Strengthening bilateral relations between Iceland, Liechtenstein and Norway and the beneficiary countries is one of the two main objectives of the Grants. A section in the annual report is dedicated to show the extent of, and achievements reached through bilateral cooperation between public institutions, the private sectors, academia and civil society in the donor and beneficiary countries.
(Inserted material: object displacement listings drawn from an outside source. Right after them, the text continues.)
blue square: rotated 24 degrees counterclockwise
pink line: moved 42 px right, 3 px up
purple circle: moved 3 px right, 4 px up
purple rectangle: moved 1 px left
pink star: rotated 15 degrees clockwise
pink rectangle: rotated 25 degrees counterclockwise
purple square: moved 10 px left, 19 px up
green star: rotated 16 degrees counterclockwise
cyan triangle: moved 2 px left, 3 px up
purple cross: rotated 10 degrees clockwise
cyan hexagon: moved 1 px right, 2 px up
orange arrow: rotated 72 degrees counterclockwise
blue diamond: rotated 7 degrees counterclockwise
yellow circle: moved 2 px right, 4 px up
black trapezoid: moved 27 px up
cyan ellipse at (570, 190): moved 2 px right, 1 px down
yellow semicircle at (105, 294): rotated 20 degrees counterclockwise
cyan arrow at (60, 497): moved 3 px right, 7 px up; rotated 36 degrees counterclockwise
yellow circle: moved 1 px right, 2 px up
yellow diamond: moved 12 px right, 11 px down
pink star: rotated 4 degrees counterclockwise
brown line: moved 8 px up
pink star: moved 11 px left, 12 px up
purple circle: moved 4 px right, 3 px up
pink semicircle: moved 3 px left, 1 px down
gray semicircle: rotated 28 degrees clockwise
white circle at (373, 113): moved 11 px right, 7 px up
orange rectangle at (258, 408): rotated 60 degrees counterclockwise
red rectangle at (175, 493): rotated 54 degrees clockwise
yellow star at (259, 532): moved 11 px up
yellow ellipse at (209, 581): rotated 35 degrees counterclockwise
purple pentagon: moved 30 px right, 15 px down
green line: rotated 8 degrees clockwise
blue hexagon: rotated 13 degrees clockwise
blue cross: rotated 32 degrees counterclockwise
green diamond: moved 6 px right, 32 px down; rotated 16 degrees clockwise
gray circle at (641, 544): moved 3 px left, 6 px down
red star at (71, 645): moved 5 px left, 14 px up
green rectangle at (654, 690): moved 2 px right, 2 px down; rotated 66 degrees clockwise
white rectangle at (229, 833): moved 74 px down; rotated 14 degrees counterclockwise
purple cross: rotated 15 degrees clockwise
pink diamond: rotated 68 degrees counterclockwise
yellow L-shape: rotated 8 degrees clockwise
The EEA and Norway Grants 2014-2021 programme period was officially launched in the end of May. For this period Iceland, Liechtenstein and Norway will contribute with a total amount of €2.8 billion to reduce economic and social disparities in Europe and strengthening bilateral relations with 15 EU member states. Until 8 July, you can participate in a consultation on the priorities for the EEA and Norway Grants 2014-2021 here

The Grass is always greener on the other side

Liechtenstein has used this opportunity to strengthen its cooperation with European countries through bilateral partnerships under the EEA Grants. Last year saw an example product of those efforts when the curatorial team of Kunstverein Schichtwechsel organized an art exhibition in collaboration with the Liechtenstein Art Museum in Vaduz involving 36 artists from Liechtenstein, Iceland, Luxembourg and Montenegro with focus on the reality of small European states and how they are perceived by others, according to their webside. “The world is on the move, driven by the idea that things are better elsewhere. Some people leave their homes in search of education, work or a better life. Others travel out of interest, a thirst for adventure or to do their bit for a better world. At the exhibition “The Grass is Always Greener on the Other Side”, 36 artists aged between 25 and 45 inquired how a small state presents itself, whether it can play a model role, and what effects migration and tourism have. The aim of the show was to draw a critical comparison between the small states and, at the same time, to try to find inspiring unique features.” The collaboration was then expanded to Venice where a selection of the artists displayed works and performances at the Venice Biennale at an event called the Silver Lining, on behalf of Liechtenstein.

Image shows a performance seen through the window of Kunstmuseum Liechtenstein in July 2015 by Icelandic artist Katrín Inga Jónsdóttir.